Beginning with the line that contains "อนุทิน ชาญวีรกูล", transcribe every line down to the end of the entries, exactly, and no other lines.

▸ **Information provided**
# # #
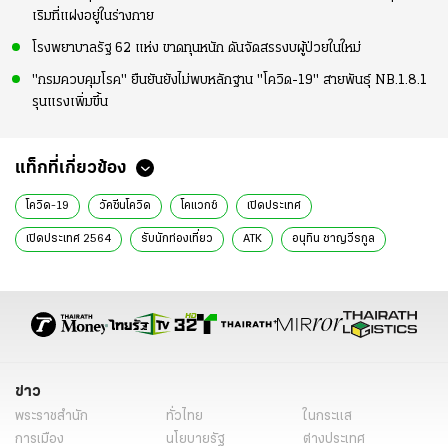
เริมที่แฝงอยู่ในร่างกาย
โรงพยาบาลรัฐ 62 แห่ง ขาดทุนหนัก ดันจัดสรรงบผู้ป่วยในใหม่
"กรมควบคุมโรค" ยืนยันยังไม่พบหลักฐาน "โควิด-19" สายพันธุ์ NB.1.8.1
รุนแรงเพิ่มขึ้น
แท็กที่เกี่ยวข้อง
โควิด-19
วัคซีนโควิด
โคแวกซ์
เปิดประเทศ
เปิดประเทศ 2564
รับนักท่องเที่ยว
ATK
อนุทิน ชาญวีรกูล
ไฮไลต์ไวรัสโคโรน่า
ข่าว
พระราชสำนัก
ทั่วไทย
ในกระแส
การเมือง
นโยบายรัฐ
ต่างประเทศ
# # #
▸ **Answer to this task**
อนุทิน ชาญวีรกูล
ไฮไลต์ไวรัสโคโรน่า
ข่าว
พระราชสำนัก
ทั่วไทย
ในกระแส
การเมือง
นโยบายรัฐ
ต่างประเทศ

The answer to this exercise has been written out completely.